In the last chapter of An Island Called Home, there is a line in which Ruth is reflecting on the new Hotel Raquel in Cuba, whose rooms are all named after a biblical character or biblical place.  As she stands in the hotel looking at the names on the hotel doors, she wonders, “Is this what’s left for people like me, people who are always looking back?”

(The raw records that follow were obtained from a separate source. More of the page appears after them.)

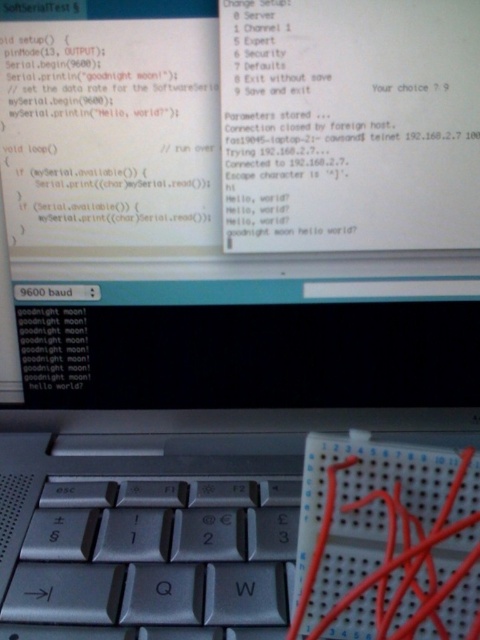 What are the coordinates of the silver metallic keyboard at center?

The silver metallic keyboard at center is located at point (145, 550).

You are a programmer working on a project and need to adjust the height of your workspace. You have a silver metallic keyboard at center and a red plastic wire at center in your view. Which object would you need to lift higher to make them both at the same height?

The silver metallic keyboard at center has a lesser height compared to the red plastic wire at center, so you would need to lift the silver metallic keyboard at center higher to match the height of the red plastic wire at center.

You are a programmer working on a project and need to adjust the wires on the breadboard without touching the keyboard. Since you can only reach items closer to you, can you safely move the red plastic wire at center while avoiding the silver metallic keyboard at center?

The silver metallic keyboard at center is further to the viewer than the red plastic wire at center, so the red plastic wire at center is closer to you. This means you can safely move the red plastic wire at center without touching the silver metallic keyboard at center. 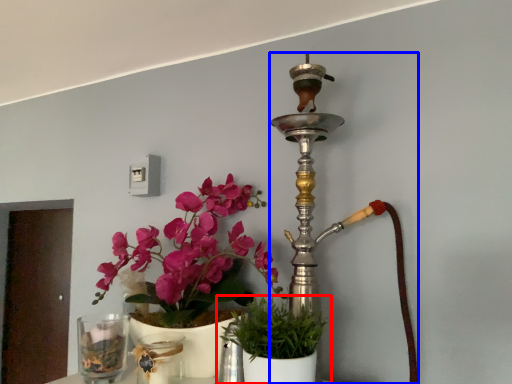 Question: Which of the following is the closest to the observer, houseplant (highlighted by a red box) or candle holder (highlighted by a blue box)?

I took that reference as an opportunity to switch the question and ask her what she’s looking forward to.  She seamlessly rolled out her top five anticipations:

"One: the travel abroad program I’ve developed for students to study for three  months in Cuba," she said. "Two: seeing my son Gabriel develop as an adult. Three: a novel I am working on, Havana Nightgowns.  Four: an autobiographical young adult story I am writing about a 9 year old girl who is bedridden for a year and how her life is transformed. And, lastly, middle age. I want to age gracefully. My parents are active; I hope I will be lucky enough to be like that and keep growing and thinking and writing... and traveling.”